=== GIVEN ENTRIES ===
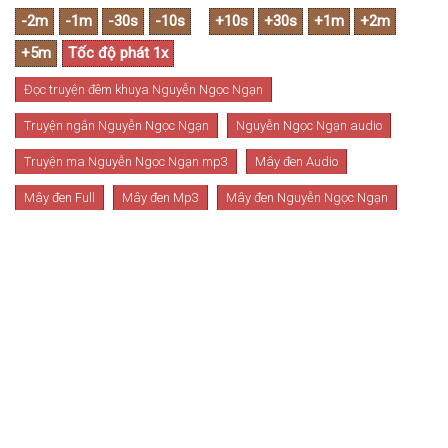
Đọc truyện đêm khuya Nguyễn Ngọc Ngạn
Truyện ngắn Nguyễn Ngọc Ngạn
Nguyễn Ngọc Ngạn audio
Truyện ma Nguyễn Ngọc Ngạn mp3
Mây đen Audio
Mây đen Full
Mây đen Mp3
Mây đen Nguyễn Ngọc Ngạn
===
**TASK TO CARRY OUT:**
Only the lines from the one containing "Nguyễn Ngọc Ngạn audio" through the last line of the entries above should be copied, exactly as written.

**SOLUTION FOR THIS TASK:**
Nguyễn Ngọc Ngạn audio
Truyện ma Nguyễn Ngọc Ngạn mp3
Mây đen Audio
Mây đen Full
Mây đen Mp3
Mây đen Nguyễn Ngọc Ngạn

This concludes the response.